Class works to ensure Virginia SOLs include disability history
Teaching school children about individuals with disabilities and their contributions to the history of the United States is an important issue for Darren Minarik.
So important, the Radford University education faculty member took action to ensure the topic was covered in the revised edition of Virginia’s Standards of Learning (SOL) for History and Social Science.
Minarik and students in his introduction to special education class (EDSP 404/504) examined revisions to the science and history SOL tests last fall, soon after the Virginia Department of Education made the standards available for review.
"We found there were no additions addressing issues associated with disability history," Minarik said.
As a member of the Virginia State Special Education Advisory Committee (SSEAC), Minarik wrote a letter, based partly on his class’ review of the SOLs, to the Virginia Board of Education on behalf of the committee. The letter addressed concerns over the omission of disability history in the revised SOLs for history and social science.
"We are not asking for the addition of new standards. We recognize that teachers already have a tremendous amount of content to address," the SSEAC letter stated. "Rather, we are asking that revised standards are approved with some references to disability history at relevant points in in elementary, middle, and high school to encourage the use of resources already in place for Virginia teachers."
The efforts of Minarik’s students and the SSEAC worked.
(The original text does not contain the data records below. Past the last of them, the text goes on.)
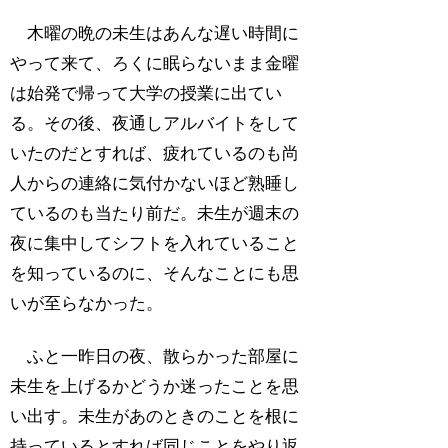
木曜の晩の未生はあんな遅い時間に
やって来て、ろくに眠らないまま金曜
は始発で帰って大学の授業に出てい
る。その後、夜通しアルバイトをして
いたのだとすれば、疲れているのも尚
人からの連絡に気付かないほど熟睡し
ているのも当たり前だ。未生が週末の
夜に集中してシフトを入れていること
を知っているのに、そんなことにも思
いが至らなかった。
ふと一昨日の夜、散らかった部屋に
未生を上げるかどうか迷ったことを思
い出す。未生があのときのことを根に
持っているとすれば同じことをやり返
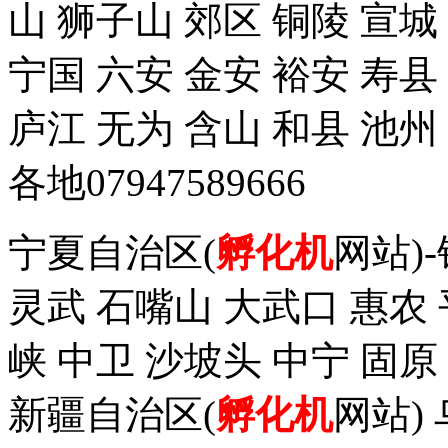
山 狮子山 郊区 铜陵 宣城
宁国 六安 金安 裕安 寿县
庐江 无为 含山 和县 池州
各地07947589666
宁夏自治区(
孵化机
网站)
灵武 石嘴山 大武口 惠农 
峡 中卫 沙坡头 中宁 固原
新疆自治区(
孵化机
网站)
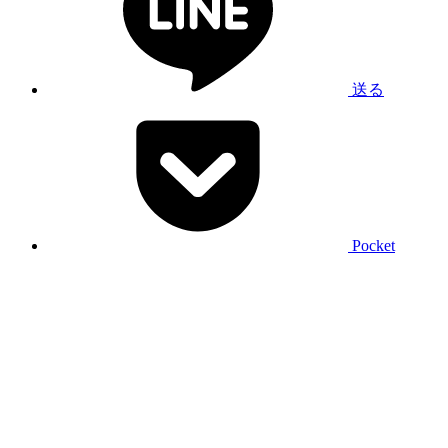
送る
Pocket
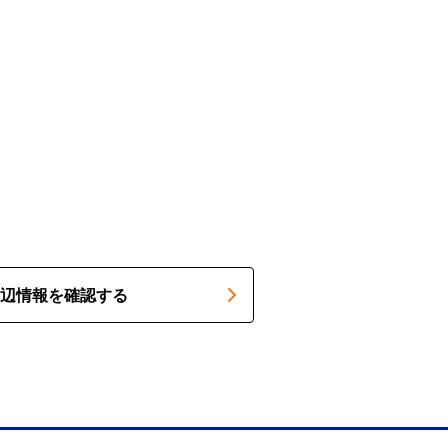
辺情報を確認する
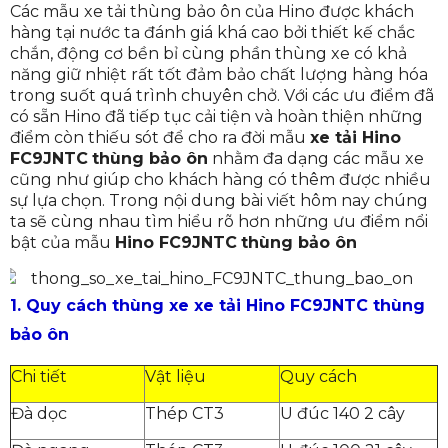
bảo ôn
Các mẫu xe tải thùng bảo ôn của Hino được khách
hàng tại nước ta đánh giá khá cao bởi thiết kế chắc
2. Ngoại thất được thiết kế tỉ mỉ mang phong cách
hiện đại của Hino FC9JNTC thùng bảo ôn
chắn, động cơ bền bỉ cùng phần thùng xe có khả
năng giữ nhiệt rất tốt đảm bảo chất lượng hàng hóa
3. Những ưu điểm trong thiết kế nội thất của xe tải
trong suốt quá trình chuyên chở. Với các ưu điểm đã
Hino FC9JNTC thùng bảo ôn
có sẵn Hino đã tiếp tục cải tiện và hoàn thiện những
4. Hino FC9JNTC thùng bảo ôn được trang bị mẫu
điểm còn thiếu sót để cho ra đời mẫu
xe tải
Hino
động cơ gì?
FC9JNTC
thùng bảo ôn
nhằm đa dạng các mẫu xe
5. Hệ thống an toàn hiện đại của xe tải Hino
cũng như giúp cho khách hàng có thêm được nhiều
FC9JNTC thùng bảo ôn
sự lựa chọn. Trong nội dung bài viết hôm nay chúng
ta sẽ cùng nhau tìm hiểu rõ hơn những ưu điểm nổi
bật của mẫu
Hino FC9JNTC
thùng bảo ôn
1. Quy cách thùng xe xe tải Hino FC9JNTC thùng
bảo ôn
Chi tiết
Vật liệu
Quy cách
Đà dọc
Thép CT3
U đúc 140 2 cây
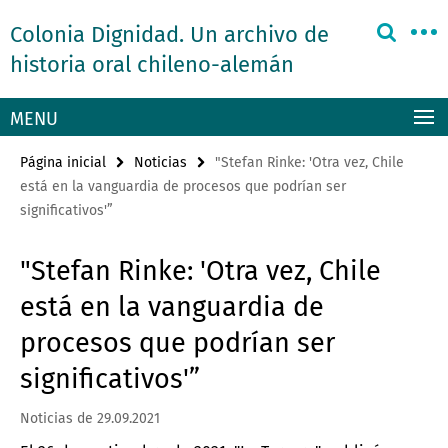
Springe
Herramientas
Colonia Dignidad. Un archivo de
direkt
de
zu
historia oral chileno-alemán
navegación
Inhalt
MENU
Página inicial
Noticias
"Stefan Rinke: 'Otra vez, Chile
está en la vanguardia de procesos que podrían ser
significativos'”
"Stefan Rinke: 'Otra vez, Chile
está en la vanguardia de
procesos que podrían ser
significativos'”
Noticias de 29.09.2021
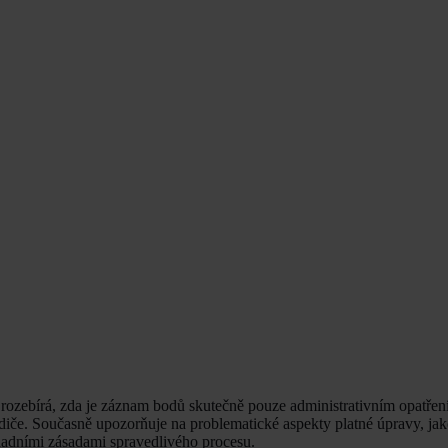
 rozebírá, zda je záznam bodů skutečně pouze administrativním opatře
idiče. Současně upozorňuje na problematické aspekty platné úpravy, ja
ladními zásadami spravedlivého procesu.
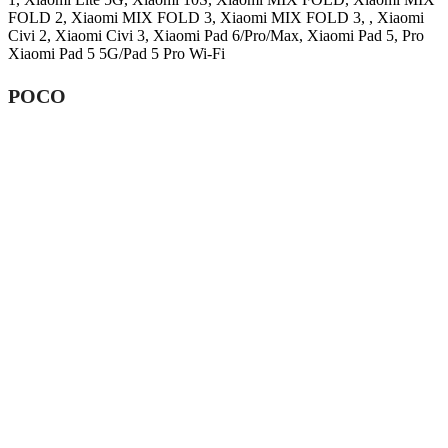
FOLD 2, Xiaomi MIX FOLD 3, Xiaomi MIX FOLD 3, , Xiaomi
Civi 2, Xiaomi Civi 3, Xiaomi Pad 6/Pro/Max, Xiaomi Pad 5, Pro
Xiaomi Pad 5 5G/Pad 5 Pro Wi-Fi
POCO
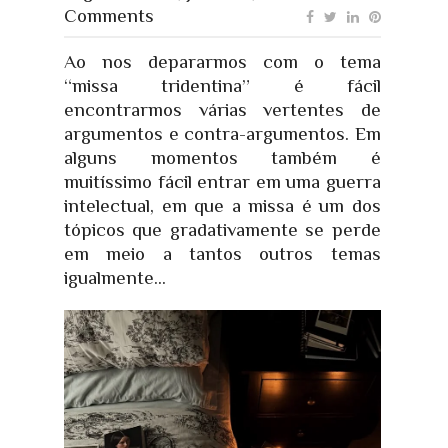
Comments
Ao nos depararmos com o tema
“missa tridentina” é fácil
encontrarmos várias vertentes de
argumentos e contra-argumentos. Em
alguns momentos também é
muitíssimo fácil entrar em uma guerra
intelectual, em que a missa é um dos
tópicos que gradativamente se perde
em meio a tantos outros temas
igualmente...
An example, Minarik said, is the inclusion of references in the SOLs regarding the Americans with Disabilities Act (ADA) at three different grade levels.
Next comes work on the Virginia history and social science curriculum framework, which will provide more detail, Minarik said, regarding content addressing specific subject areas.
"For example, a standard may be written to ask, 'How did the Civil Rights Movement impact other movements within society?'" Minarik explained. "Then, within the curriculum framework, we'd want the answer to include the Disability Rights Movement."
Minarik said he will have his class, which is made up of future social studies teachers, examine the curriculum framework if it is released for review.
Minarik is passionate about teaching disability history, from Helen Keller to President Franklin D. Roosevelt to the many others whose contributions have impacted numerous lives.
“People with disabilities represent the largest and most diverse minority group,” he said. “It’s a group that might include anyone of us at some point in our lives and yet we know very little about disability history.”
When teaching on the topic, Minarik, a former high school teacher, often shares with his students a quote from author and historian William Loren Katz, which states: “If you believe people have no history worth mentioning, it’s easy to believe they have no humanity worth defending.”
Minarik is quick to point out that Virginia observes Disability History and Awareness month each year in October.
“People with disabilities have a story to tell,” Minarik said. “And, it is time that educators are given the opportunity to explore disability history with their students.”